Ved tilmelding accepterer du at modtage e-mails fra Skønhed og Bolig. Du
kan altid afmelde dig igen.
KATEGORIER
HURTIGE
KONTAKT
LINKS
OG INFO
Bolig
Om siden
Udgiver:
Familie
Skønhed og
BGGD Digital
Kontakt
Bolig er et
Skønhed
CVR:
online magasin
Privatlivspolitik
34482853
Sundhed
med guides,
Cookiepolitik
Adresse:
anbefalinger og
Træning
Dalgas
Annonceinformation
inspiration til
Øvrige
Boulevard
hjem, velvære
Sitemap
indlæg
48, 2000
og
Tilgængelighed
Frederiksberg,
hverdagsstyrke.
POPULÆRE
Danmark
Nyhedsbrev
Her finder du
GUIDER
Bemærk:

---

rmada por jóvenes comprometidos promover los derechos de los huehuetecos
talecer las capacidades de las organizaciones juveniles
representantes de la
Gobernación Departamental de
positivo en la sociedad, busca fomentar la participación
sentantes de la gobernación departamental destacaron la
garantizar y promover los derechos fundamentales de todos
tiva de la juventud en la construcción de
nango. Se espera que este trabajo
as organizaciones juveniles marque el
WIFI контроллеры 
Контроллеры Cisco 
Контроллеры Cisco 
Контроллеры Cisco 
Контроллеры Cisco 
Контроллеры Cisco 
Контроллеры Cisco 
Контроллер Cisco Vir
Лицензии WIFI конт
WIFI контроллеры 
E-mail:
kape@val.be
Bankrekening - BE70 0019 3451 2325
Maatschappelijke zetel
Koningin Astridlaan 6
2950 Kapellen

_What the exercise asks_:
Would you print, exactly as written, every line above from the one holding "as organizaciones juveniles marque el" through the one holding "2950 Kapellen", with both included and no other lines?

_Output of the exercise_:
as organizaciones juveniles marque el
WIFI контроллеры 
Контроллеры Cisco 
Контроллеры Cisco 
Контроллеры Cisco 
Контроллеры Cisco 
Контроллеры Cisco 
Контроллеры Cisco 
Контроллер Cisco Vir
Лицензии WIFI конт
WIFI контроллеры 
E-mail:
kape@val.be
Bankrekening - BE70 0019 3451 2325
Maatschappelijke zetel
Koningin Astridlaan 6
2950 Kapellen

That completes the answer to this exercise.